Collected data:
+ + + + + + +
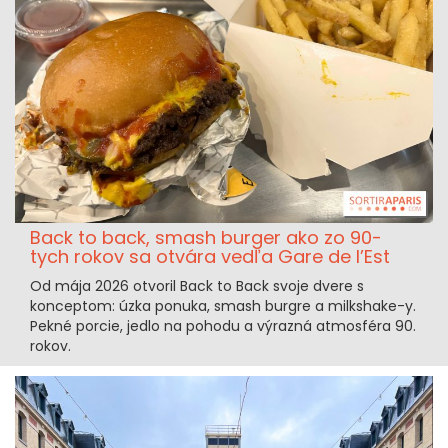
Back to back, smash burger ako zo 90-
tych rokov sa otvára vedľa Gare de l’Est
Od mája 2026 otvoril Back to Back svoje dvere s
konceptom: úzka ponuka, smash burgre a milkshake-y.
Pekné porcie, jedlo na pohodu a výrazná atmosféra 90.
rokov.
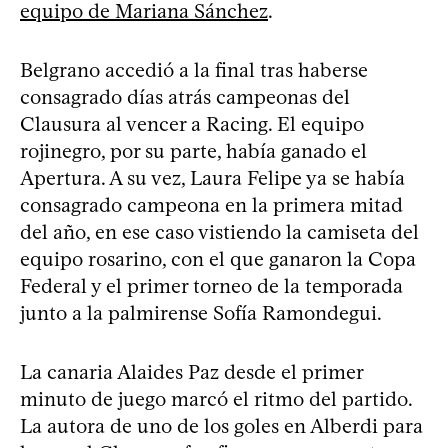
equipo de Mariana Sánchez
.
Belgrano accedió a la final tras haberse
consagrado días atrás campeonas del
Clausura al vencer a Racing. El equipo
rojinegro, por su parte, había ganado el
Apertura. A su vez, Laura Felipe ya se había
consagrado campeona en la primera mitad
del año, en ese caso vistiendo la camiseta del
equipo rosarino, con el que ganaron la Copa
Federal y el primer torneo de la temporada
junto a la palmirense Sofía Ramondegui.
La canaria Alaides Paz desde el primer
minuto de juego marcó el ritmo del partido.
La autora de uno de los goles en Alberdi para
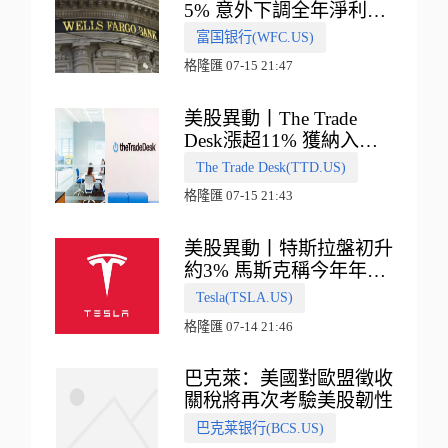
5% 意外下調全年淨利息
收入指引
富国银行(WFC.US)
格隆匯 07-15 21:47
美股異動丨The Trade
Desk漲超11% 獲納入標
普500指數
The Trade Desk(TTD.US)
格隆匯 07-15 21:43
美股異動丨特斯拉盤初升
約3% 馬斯克稱今年年底
會有‘史詩級震撼’的演示
Tesla(TSLA.US)
格隆匯 07-14 21:46
巴克萊：美國對歐盟徵收
關稅將再次考驗美股韌性
巴克莱银行(BCS.US)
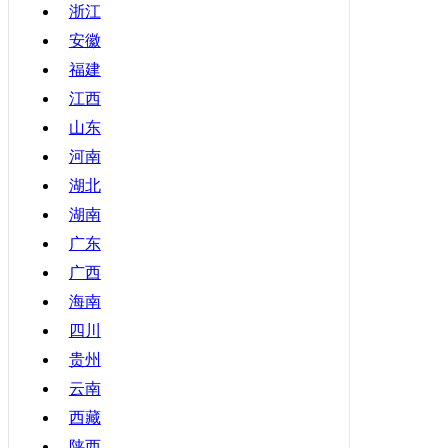
浙江
青海
安徽
宁夏
福建
新疆
江西
香港
山东
澳门
河南
台湾
湖北
湖南
广东
广西
海南
四川
贵州
云南
西藏
陕西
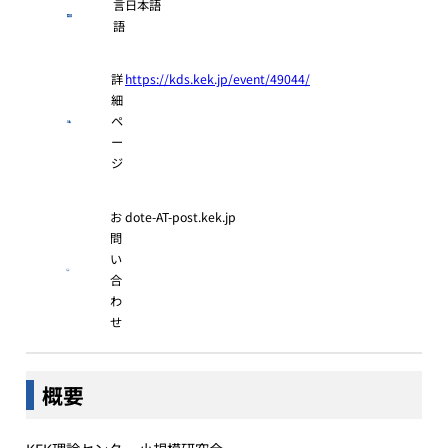
言
日本語
語
詳
https://kds.kek.jp/event/49044/
細
ペ
ー
ジ
お
dote-AT-post.kek.jp
問
い
合
わ
せ
概要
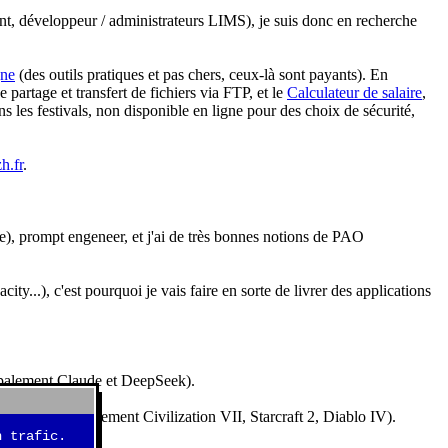
nt, développeur / administrateurs LIMS), je suis donc en recherche
gne
(des outils pratiques et pas chers, ceux-là sont payants). En
partage et transfert de fichiers via FTP, et le
Calculateur de salaire
,
s les festivals, non disponible en ligne pour des choix de sécurité,
h.fr
.
e), prompt engeneer, et j'ai de très bonnes notions de PAO
y...), c'est pourquoi je vais faire en sorte de livrer des applications
ncipalement Claude et DeepSeek).
idéos (essentiellement Civilization VII, Starcraft 2, Diablo IV).
 trafic.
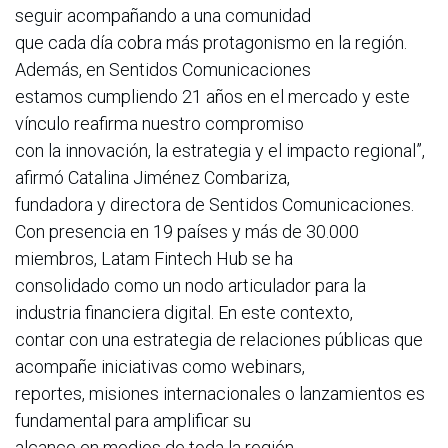
seguir acompañando a una comunidad
que cada día cobra más protagonismo en la región.
Además, en Sentidos Comunicaciones
estamos cumpliendo 21 años en el mercado y este
vínculo reafirma nuestro compromiso
con la innovación, la estrategia y el impacto regional”,
afirmó Catalina Jiménez Combariza,
fundadora y directora de Sentidos Comunicaciones.
Con presencia en 19 países y más de 30.000
miembros, Latam Fintech Hub se ha
consolidado como un nodo articulador para la
industria financiera digital. En este contexto,
contar con una estrategia de relaciones públicas que
acompañe iniciativas como webinars,
reportes, misiones internacionales o lanzamientos es
fundamental para amplificar su
alcance en medios de toda la región.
+ + + + + + +
BRIEF: Using the records above, return word for word the lines that begin at the one containing "Calculateur de salaire" and end at the one containing "que cada día", both of them included and no pictures.

EXPECTED OUTPUT:
Calculateur de salaire
,
s les festivals, non disponible en ligne pour des choix de sécurité,
h.fr
.
e), prompt engeneer, et j'ai de très bonnes notions de PAO
y...), c'est pourquoi je vais faire en sorte de livrer des applications
ncipalement Claude et DeepSeek).
idéos (essentiellement Civilization VII, Starcraft 2, Diablo IV).
 trafic.
seguir acompañando a una comunidad
que cada día cobra más protagonismo en la región.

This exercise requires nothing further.